▶ **Assignment**
Looking at the listing beneath, work out how many lines hold "Međunarodni" and report only that figure.
________________________________________
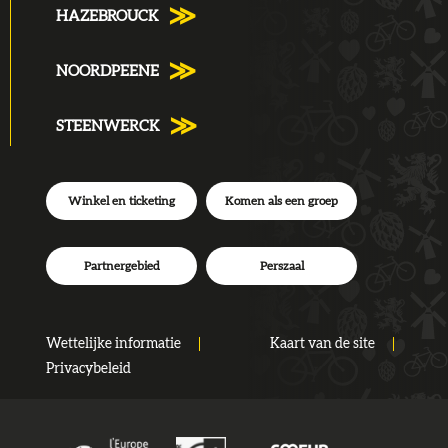
HAZEBROUCK
NOORDPEENE
STEENWERCK
Winkel en ticketing
Komen als een groep
Partnergebied
Perszaal
Wettelijke informatie
Kaart van de site
Privacybeleid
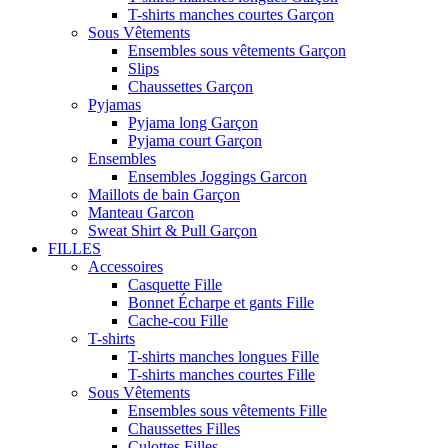
T-shirts manches courtes Garçon
Sous Vêtements
Ensembles sous vêtements Garçon
Slips
Chaussettes Garçon
Pyjamas
Pyjama long Garçon
Pyjama court Garçon
Ensembles
Ensembles Joggings Garcon
Maillots de bain Garçon
Manteau Garcon
Sweat Shirt & Pull Garçon
FILLES
Accessoires
Casquette Fille
Bonnet Écharpe et gants Fille
Cache-cou Fille
T-shirts
T-shirts manches longues Fille
T-shirts manches courtes Fille
Sous Vêtements
Ensembles sous vêtements Fille
Chaussettes Filles
Culottes Filles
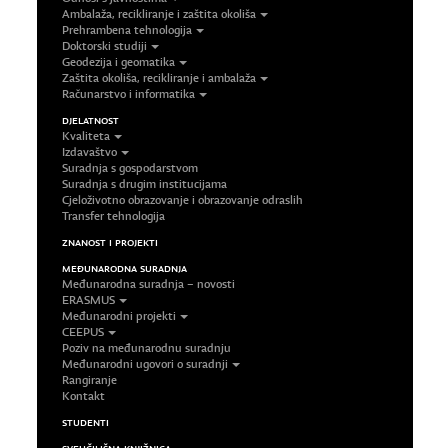
Ambalaža, recikliranje i zaštita okoliša
Prehrambena tehnologija
Doktorski studiji
Geodezija i geomatika
Zaštita okoliša, recikliranje i ambalaža
Računarstvo i informatika
DJELATNOST
Kvaliteta
Izdavaštvo
Suradnja s gospodarstvom
Suradnja s drugim institucijama
Cjeloživotno obrazovanje i obrazovanje odraslih
Transfer tehnologija
ZNANOST I PROJEKTI
MEĐUNARODNA SURADNJA
Međunarodna suradnja – novosti
ERASMUS
Međunarodni projekti
CEEPUS
Poziv na međunarodnu suradnju
Međunarodni ugovori o suradnji
Rangiranje
Kontakt
STUDENTI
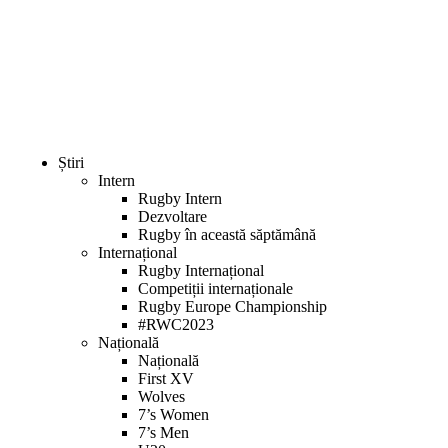
Bun
venit
la
cititorul
de
ecran
All
in
One
Știri
Accessibility
Intern
Pentru
Rugby Intern
a
Dezvoltare
porni
Rugby în această săptămână
cititorul
Internațional
de
Rugby Internațional
ecran
Competiții internaționale
All
Rugby Europe Championship
in
#RWC2023
One
Națională
Accessibility,
Națională
apăsați
First XV
„Ctrl
Wolves
+
7’s Women
/”
7’s Men
Această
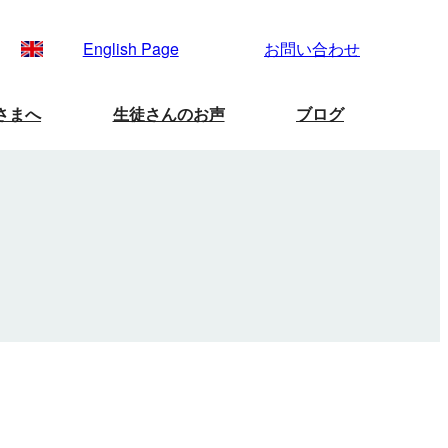
English Page
お問い合わせ
さまへ
生徒さんのお声
ブログ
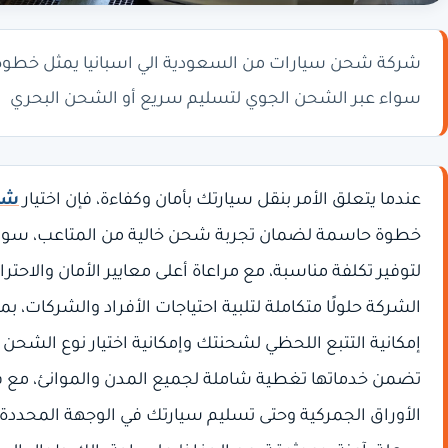
شركة شحن سيارات من السعودية الي اسبانيا يمثل خطوة
سواء عبر الشحن الجوي لتسليم سريع أو الشحن البحري
عندما يتعلق الأمر بنقل سيارتك بأمان وكفاءة، فإن اختيار
شرك
خطوة حاسمة لضمان تجربة شحن خالية من المتاعب، سواء
لتوفير تكلفة مناسبة، مع مراعاة أعلى معايير الأمان والاحتر
الشركة حلولًا متكاملة لتلبية احتياجات الأفراد والشركات
إمكانية التتبع اللحظي لشحنتك وإمكانية اختيار نوع الشحن
تضمن خدماتها تغطية شاملة لجميع المدن والموانئ، م
الأوراق الجمركية وحتى تسليم سيارتك في الوجهة المحددة،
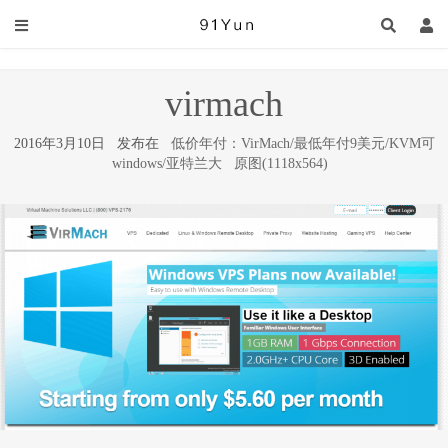
virmach
2016年3月10日 发布在
低价年付：VirMach/最低年付9美元/KVM可
windows/亚特兰大
原图(1118x564)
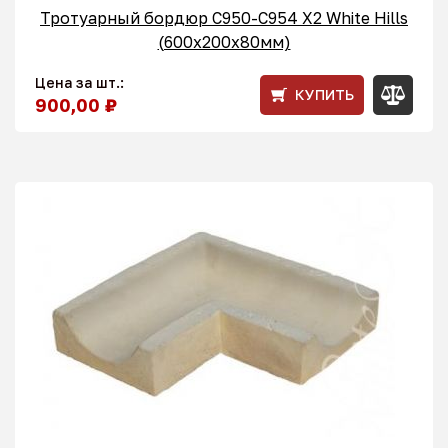
Тротуарный бордюр С950-C954 X2 White Hills
(600x200x80мм)
Цена за шт.:
КУПИТЬ
900,00 ₽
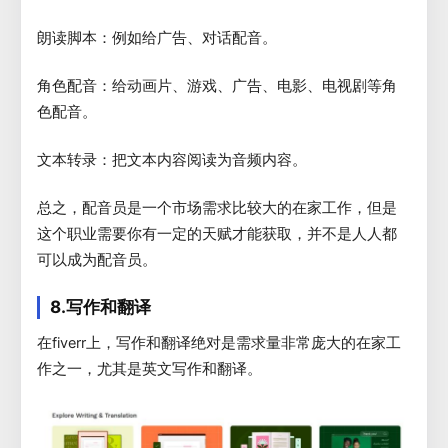
朗读脚本：例如给广告、对话配音。
角色配音：给动画片、游戏、广告、电影、电视剧等角
色配音。
文本转录：把文本内容阅读为音频内容。
总之，配音员是一个市场需求比较大的在家工作，但是
这个职业需要你有一定的天赋才能获取，并不是人人都
可以成为配音员。
8.写作和翻译
在fiverr上，写作和翻译绝对是需求量非常庞大的在家工
作之一，尤其是英文写作和翻译。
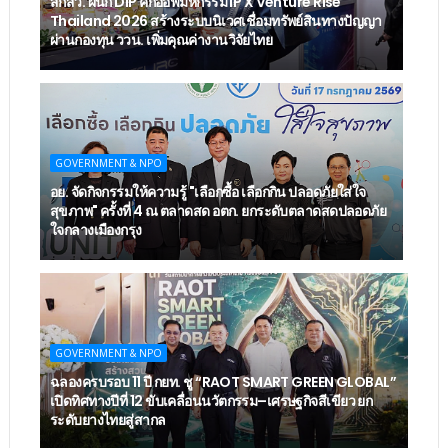
สกสว. ผนึก DIP คิกออฟมหกรรม IP X Venture Rise
Thailand 2026 สร้างระบบนิเวศเชื่อมทรัพย์สินทางปัญญา
ผ่านกองทุน ววน. เพิ่มคุณค่างานวิจัยไทย
GOVERNMENT & NPO
อย. จัดกิจกรรมให้ความรู้ "เลือกซื้อ เลือกกิน ปลอดภัยใส่ใจ
สุขภาพ" ครั้งที่ 4 ณ ตลาดสด อตก. ยกระดับตลาดสดปลอดภัย
ใจกลางเมืองกรุง
GOVERNMENT & NPO
ฉลองครบรอบ 11 ปี กยท. ชู “RAOT SMART GREEN GLOBAL”
เปิดทิศทางปีที่ 12 ขับเคลื่อนนวัตกรรม–เศรษฐกิจสีเขียว ยก
ระดับยางไทยสู่สากล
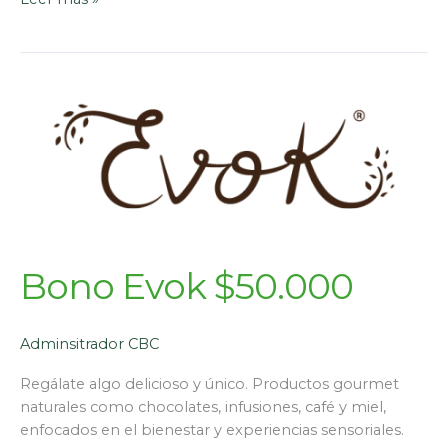
Bono Evok $50.000
Adminsitrador CBC
Regálate algo delicioso y único. Productos gourmet
naturales como chocolates, infusiones, café y miel,
enfocados en el bienestar y experiencias sensoriales.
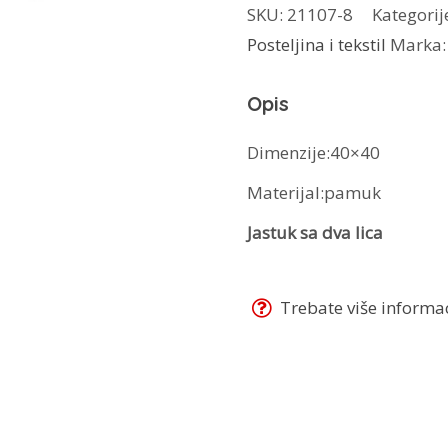
SKU:
21107-8
Kategorij
Masa
Posteljina i tekstil
Marka
i
medo
Opis
količina
Dimenzije:40×40
Materijal:pamuk
Jastuk sa dva lica
Trebate više informaci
________________________________________
▶ **Solution to the exercise**
2